In the beginning, the numerical work was in the foreground. For that one has to learn an appropriate programming language, familiarize oneself with the relevant software development and debugging tools. One then needs to understand the problem at hand on a sufficiently deep level to be able to break down the computation one wants to achieve into individual instructions the computer can follow and then identify interesting situations in which the produced code can be used to answer relevant science questions.
In later stages most of the work was analytical. Here one needs to first of all absorbe a great amount of knowledge about mathematical entities and techniques. One then needs to understand the essence of the problem, often by considering simplified or generalized versions or other variants of the problem one wants to study. Often numerical simulations can provide useful intuition and typically joint work of several researchers with different backgrounds and discussions during which ideas are conceived, developed, and discarded are necessary to find a proof strategy. Conferences and visits to and by researchers working on related issues are often crucial for this creative process. From that point on, the details of the proof of the results one is aiming at have to be worked out.
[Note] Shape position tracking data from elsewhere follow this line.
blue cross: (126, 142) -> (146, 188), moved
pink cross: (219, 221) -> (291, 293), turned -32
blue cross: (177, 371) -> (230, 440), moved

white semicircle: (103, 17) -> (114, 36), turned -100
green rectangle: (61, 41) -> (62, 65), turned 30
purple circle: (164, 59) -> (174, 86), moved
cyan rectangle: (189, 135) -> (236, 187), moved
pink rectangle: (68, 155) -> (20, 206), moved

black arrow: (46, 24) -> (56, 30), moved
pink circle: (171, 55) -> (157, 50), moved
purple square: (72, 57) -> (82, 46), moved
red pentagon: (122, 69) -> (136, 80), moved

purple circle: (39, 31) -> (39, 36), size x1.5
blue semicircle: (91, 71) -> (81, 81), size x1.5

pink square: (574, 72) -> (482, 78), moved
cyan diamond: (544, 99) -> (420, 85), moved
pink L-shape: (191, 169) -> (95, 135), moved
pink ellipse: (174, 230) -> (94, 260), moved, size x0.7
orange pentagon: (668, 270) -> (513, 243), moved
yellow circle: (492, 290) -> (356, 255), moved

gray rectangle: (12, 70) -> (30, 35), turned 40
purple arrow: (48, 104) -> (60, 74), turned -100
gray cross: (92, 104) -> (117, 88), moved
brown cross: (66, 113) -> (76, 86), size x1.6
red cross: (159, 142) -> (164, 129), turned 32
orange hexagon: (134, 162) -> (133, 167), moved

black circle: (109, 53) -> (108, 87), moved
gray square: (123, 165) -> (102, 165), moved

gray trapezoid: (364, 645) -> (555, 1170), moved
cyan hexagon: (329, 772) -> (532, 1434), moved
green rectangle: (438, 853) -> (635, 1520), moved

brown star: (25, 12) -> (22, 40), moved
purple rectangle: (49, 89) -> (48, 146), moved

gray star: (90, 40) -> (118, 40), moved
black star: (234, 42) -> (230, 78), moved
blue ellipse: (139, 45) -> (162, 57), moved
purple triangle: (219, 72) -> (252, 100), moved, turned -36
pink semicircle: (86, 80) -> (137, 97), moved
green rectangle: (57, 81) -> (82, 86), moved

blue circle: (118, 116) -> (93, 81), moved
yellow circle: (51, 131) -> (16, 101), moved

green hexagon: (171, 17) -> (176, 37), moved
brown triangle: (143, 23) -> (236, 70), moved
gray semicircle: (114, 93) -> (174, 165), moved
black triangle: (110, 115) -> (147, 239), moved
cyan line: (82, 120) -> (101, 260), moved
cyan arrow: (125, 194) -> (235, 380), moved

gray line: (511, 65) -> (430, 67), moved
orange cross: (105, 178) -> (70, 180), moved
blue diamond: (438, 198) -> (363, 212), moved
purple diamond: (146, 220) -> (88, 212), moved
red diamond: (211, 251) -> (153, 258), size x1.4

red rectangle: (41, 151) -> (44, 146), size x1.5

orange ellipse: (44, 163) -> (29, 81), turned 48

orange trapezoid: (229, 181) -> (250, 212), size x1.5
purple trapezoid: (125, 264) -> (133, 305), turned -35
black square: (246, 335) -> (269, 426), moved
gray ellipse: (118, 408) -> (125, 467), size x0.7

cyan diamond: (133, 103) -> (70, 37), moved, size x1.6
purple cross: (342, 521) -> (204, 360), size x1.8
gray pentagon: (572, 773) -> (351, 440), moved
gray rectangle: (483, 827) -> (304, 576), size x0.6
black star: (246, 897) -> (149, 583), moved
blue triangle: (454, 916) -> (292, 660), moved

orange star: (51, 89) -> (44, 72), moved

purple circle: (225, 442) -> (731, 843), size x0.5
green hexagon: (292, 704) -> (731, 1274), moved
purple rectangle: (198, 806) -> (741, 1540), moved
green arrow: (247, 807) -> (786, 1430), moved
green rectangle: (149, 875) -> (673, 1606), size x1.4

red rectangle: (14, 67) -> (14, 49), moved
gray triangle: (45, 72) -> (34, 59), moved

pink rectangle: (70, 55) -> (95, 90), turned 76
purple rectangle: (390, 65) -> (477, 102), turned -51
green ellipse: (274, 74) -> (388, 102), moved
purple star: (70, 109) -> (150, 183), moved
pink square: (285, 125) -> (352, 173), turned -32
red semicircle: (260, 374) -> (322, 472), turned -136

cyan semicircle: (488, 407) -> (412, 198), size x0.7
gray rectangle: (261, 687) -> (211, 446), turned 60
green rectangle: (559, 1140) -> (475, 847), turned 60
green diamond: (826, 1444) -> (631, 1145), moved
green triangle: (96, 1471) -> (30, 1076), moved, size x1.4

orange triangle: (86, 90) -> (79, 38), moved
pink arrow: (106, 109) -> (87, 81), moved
Once the results have been obtained, they must be written up in a form understandable for fellow researchers using precise language and the appropriate mathematical formalism. During NIMBqUS, results which, when written in a style understandable for researchers with an appropriate background, fill no less than 10 scientific papers, have been obtained in this way. All of them have in common that they advance our understanding of properties of quantum many-body systems. This constitutes the overall main result achieved.
These results have been disseminated during about a dozent conferences, discussed with colleagues during visits and invitations to give seminars. They have further been picked up by popular science and general press outlets.
In addition to the scientific work, a plethora of service activities to the scientific community have been carried out, ranging from acting as a referee to knowledge transfer and outreach activities. A very significant amount of time also had to be invested in applications for follow-up grants and academic positions, as well as the preparations for the respective job interviews. Especially during the second year, this has consumed a very substantial part of the working hours.